Fernando Araujo ressent la brise marine sur son visage tandis qu'il tient la barre d'un voilier sur la baie de Rio de Janeiro. Le skipper d'un jour garde le cap, même s'il ne voit rien du paysage qui l'entoure. «C'est un aveugle qui pilote!», lance-t-il en souriant aux autres membres de l'équipage du monocoque de 40 pieds (12,19 mètres de long), composé de quatre autres déficients visuels ou auditifs, accompagnés de moniteurs.
Le groupe a suivi une formation intensive de trois jours dans un port de plaisance face à l'emblématique Pain de sucre. Une préparation nécessaire avant cette première sortie dans la sublime baie de Guanabara, qui a accueilli les épreuves de voile des Jeux olympiques et paralympiques de Rio en 2016. «C'est une expérience très différente, je ne me serais jamais imaginé à la barre d'un bateau», dit à l'AFP Fernando Araujo, 31 ans.
«Il arrive souvent que les personnes handicapées se retrouvent isolées chez elles, sans vouloir tenter de nouvelles choses. Moi, j'aime les sports extrêmes, donc ça m'a aussitôt séduit», poursuit cet aveugle de naissance, qui pratique également le skate. Grâce à la plus grande acuité de ses autres sens, il perçoit clairement les vibrations du voilier sous ses pieds et la direction du vent.

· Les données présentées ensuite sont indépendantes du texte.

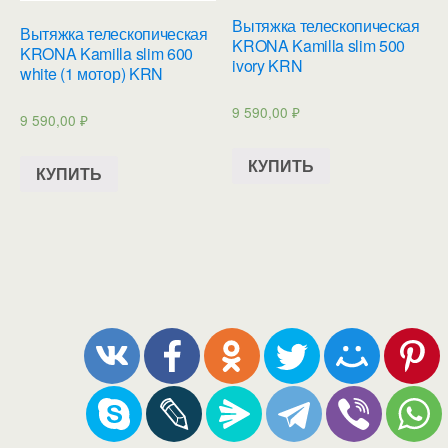
Вытяжка телескопическая
Вытяжка телескопическая
KRONA Kamilla slim 500
KRONA Kamilla slim 600
ivory KRN
white (1 мотор) KRN
9 590,00
₽
9 590,00
₽
КУПИТЬ
КУПИТЬ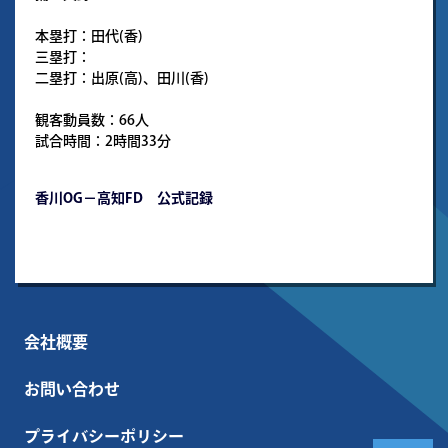
本塁打：田代(香)
三塁打：
二塁打：出原(高)、田川(香)
観客動員数：66人
試合時間：2時間33分
香川OG－高知FD 公式記録
会社概要
お問い合わせ
プライバシーポリシー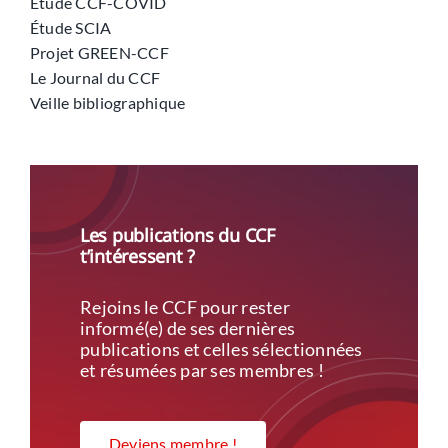
Étude CCF-COVID
Étude SCIA
Projet GREEN-CCF
Le Journal du CCF
Veille bibliographique
Les publications du CCF
t’intéressent ?
Rejoins le CCF pour rester
informé(e) de ses dernières
publications et celles sélectionnées
et résumées par ses membres !
Deviens membre !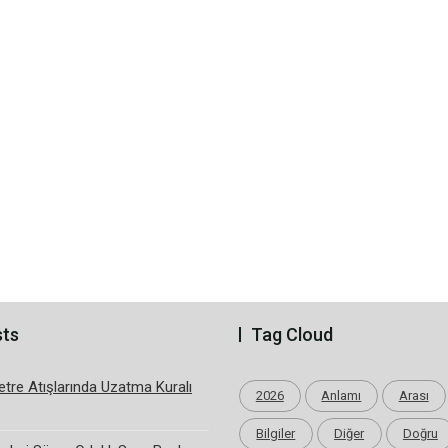
sts
Tag Cloud
tre Atışlarında Uzatma Kuralı
2026
Anlamı
Arası
Bilgiler
Diğer
Doğru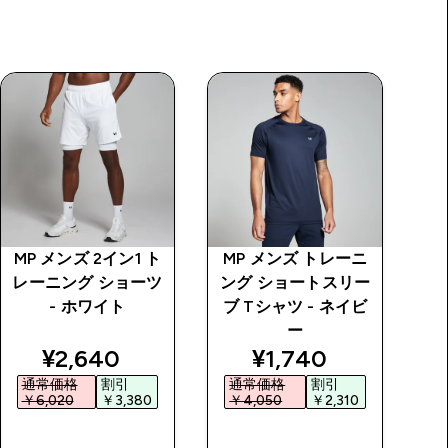
MP メンズ 2イン1 ト
MP メンズ トレーニ
M
レーニング ショーツ
ング ショートスリー
ー
- ホワイト
ブ Tシャツ - ネイビ
T
ー
price
discounted price
discounted price
¥2,640‎
¥1,740‎
通常価格
割引
通常価格
割引
￥6,020‎
￥3,380‎
￥4,050‎
￥2,310‎
￥
今すぐ購入
今すぐ購入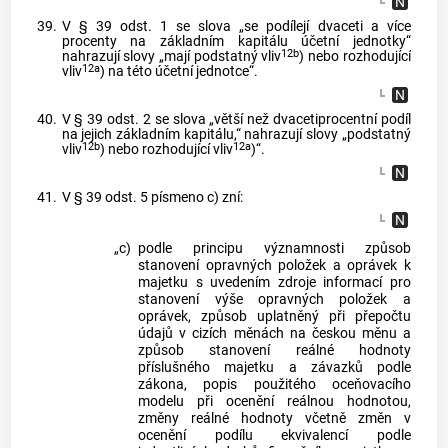
39.
V § 39 odst. 1 se slova „se podílejí dvaceti a více
procenty na základním kapitálu účetní jednotky“
12b
nahrazují slovy „mají podstatný vliv
) nebo rozhodující
12a
vliv
) na této účetní jednotce“.
40.
V § 39 odst. 2 se slova „větší než dvacetiprocentní podíl
na jejich základním kapitálu,“ nahrazují slovy „podstatný
12b
12a
vliv
) nebo rozhodující vliv
)“.
41.
V § 39 odst. 5 písmeno c) zní:
„c)
podle principu významnosti způsob
stanovení opravných položek a oprávek k
majetku s uvedením zdroje informací pro
stanovení výše opravných položek a
oprávek, způsob uplatněný při přepočtu
údajů v cizích měnách na českou měnu a
způsob stanovení reálné hodnoty
příslušného majetku a závazků podle
zákona, popis použitého oceňovacího
modelu při ocenění reálnou hodnotou,
změny reálné hodnoty včetně změn v
ocenění podílu ekvivalencí podle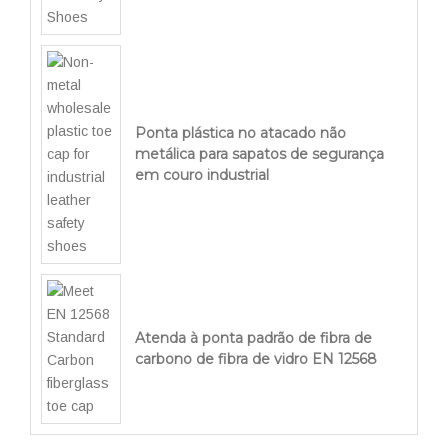
Ponta plástica no atacado não
metálica para sapatos de segurança
em couro industrial
Atenda à ponta padrão de fibra de
carbono de fibra de vidro EN 12568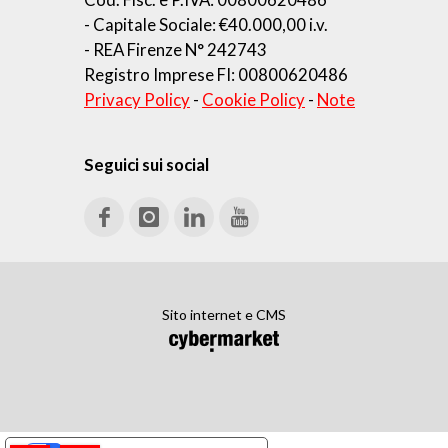
- Capitale Sociale: €40.000,00 i.v.
- REA Firenze N° 242743
Registro Imprese FI: 00800620486
Privacy Policy
-
Cookie Policy
-
Note
Seguici sui social
Sito internet e CMS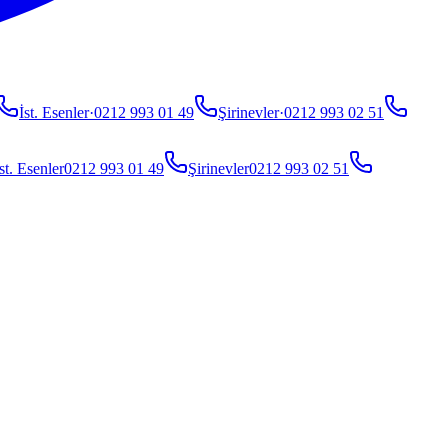
İst. Esenler
·
0212 993 01 49
Şirinevler
·
0212 993 02 51
st. Esenler
0212 993 01 49
Şirinevler
0212 993 02 51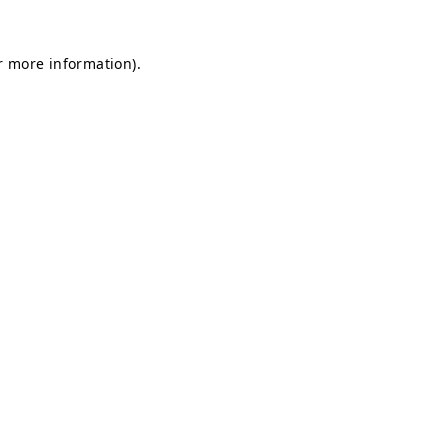
or more information)
.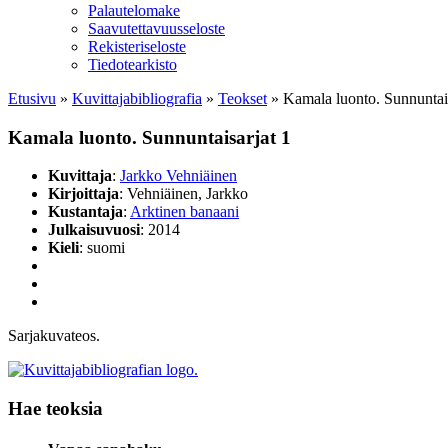
Palautelomake
Saavutettavuusseloste
Rekisteriseloste
Tiedotearkisto
Etusivu
»
Kuvittaja­bibliografia
»
Teokset
»
Kamala luonto. Sunnuntais
Kamala luonto. Sunnuntaisarjat 1
Kuvittaja
:
Jarkko Vehniäinen
Kirjoittaja
: Vehniäinen, Jarkko
Kustantaja
:
Arktinen banaani
Julkaisuvuosi
: 2014
Kieli
: suomi
Sarjakuvateos.
Hae teoksia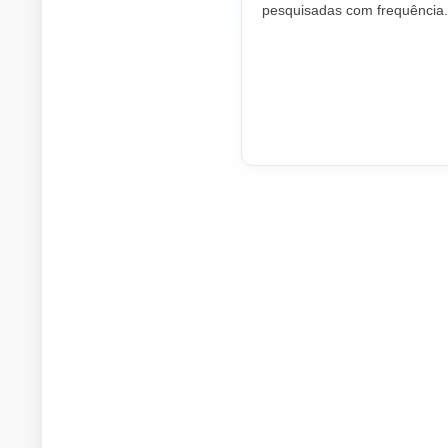
pesquisadas com frequência.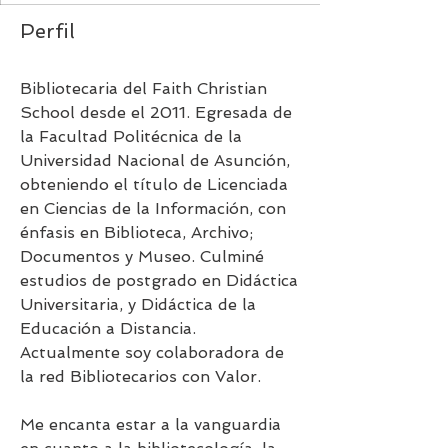
Perfil
Bibliotecaria del Faith Christian 
School desde el 2011. Egresada de 
la Facultad Politécnica de la 
Universidad Nacional de Asunción, 
obteniendo el título de Licenciada 
en Ciencias de la Información, con 
énfasis en Biblioteca, Archivo; 
Documentos y Museo. Culminé 
estudios de postgrado en Didáctica 
Universitaria, y Didáctica de la 
Educación a Distancia. 
Actualmente soy colaboradora de 
la red Bibliotecarios con Valor.
Me encanta estar a la vanguardia 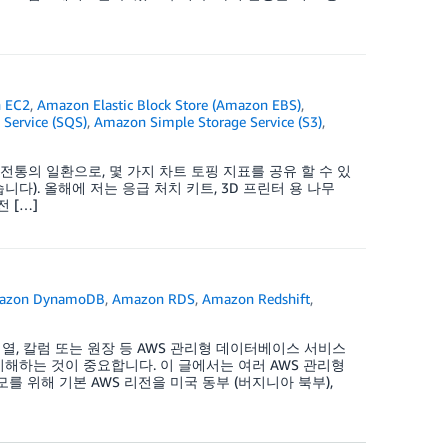
 EC2
,
Amazon Elastic Block Store (Amazon EBS)
,
Service (SQS)
,
Amazon Simple Storage Service (S3)
,
연례 전통의 일환으로, 몇 가지 차트 토핑 지표를 공유 할 수 있
 있습니다). 올해에 저는 응급 처치 키트, 3D 프린터 용 나무
 […]
azon DynamoDB
,
Amazon RDS
,
Amazon Redshift
,
계열, 칼럼 또는 원장 등 AWS 관리형 데이터베이스 서비스
이해하는 것이 중요합니다. 이 글에서는 여러 AWS 관리형
 위해 기본 AWS 리전을 미국 동부 (버지니아 북부),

«Mes facultés sensorielles m'ont permis de bien tenir le cap», résume-t-il avec fierté. «Cette sensibilité est surprenante. Réussir à diriger un bateau de cette taille et à garder le cap au millimètre près, c'est vraiment spécial», affirme Juliana Poncioni Mota, directrice de l'organisation de protection des océans Nas Marés (Dans les marées).
Elle est à la tête du projet «Navegando com sentido» (Naviguer avec sens), qui offre différents ateliers de voile pour des personnes handicapées, ainsi que des formations sur les pratiques inclusives. Cette ancienne pratiquante de voile à haut niveau se souvient avoir eu cette idée après avoir commis une gaffe: «Regarde comme c'est beau», avait-elle lancé à un jeune aveugle de 13 ans lors d'une sortie en mer.
«Cela m'a amenée à repenser ma façon de m'exprimer et de décrire ce que je vois à une personne qui n'a pas cette perception», raconte-t-elle.
Le Brésil, immense pays de 210 millions d'habitants, compte 6,5 millions de déficients visuels et 2,3 millions de déficients auditifs, selon l'institut de statistiques IBGE. Une loi sur l'inclusion approuvée en 2015 garantit aux personnes handicapées l'accès à la pratique d'activités de loisir, notamment sportives.
«Tout est dans le ressenti»
«Je suis né malvoyant et je me rends compte que depuis dix ans les choses sont bien plus faciles pour nous qu'il y a 30 ans», estime Eduardo Soares, professeur d'éducation physique et alpiniste de 44 ans, qui a voyagé depuis Sao Paulo pour suivre l'atelier de voile à Rio.
Les moniteurs donnent sans cesse des explications, décrivant en détail l'emplacement et les caractéristiques du gouvernail, du mât, de la bôme ou des voiles. Le toucher est un des sens les plus importants: chaque élément du voilier est soigneusement palpé par les aveugles et malvoyants, tandis que les instructions sont traduites en langage des signes pour l'élève déficiente auditive.
«Bâbord, tribord... Tout est dans le ressenti», explique Rodrigo Machado, ancien nageur paralympique non-voyant qui s'adonne pour la première fois à la voile. «Si tu ne vois pas, il faut utiliser ce ressenti, comme dans la vie quotidienne, quand on marche dans la rue et qu'on tente d'éviter les obstacles», insiste-t-il.
Les élèves sont aussi amenés à palper une maquette du voilier, ainsi qu'un modèle réduit représentant une baleine à bosse, cétacé qui passe parfois par la baie de Rio entre juin et août pour se reproduire dans des eaux plus chaudes. Le monocoque est muni d'un système de micros sous-marins qui permettent d'entendre leur chant. Aucune baleine n'a été repérée lors de cette excursion, mais d'autres sorties en voilier sont prévues prochainement.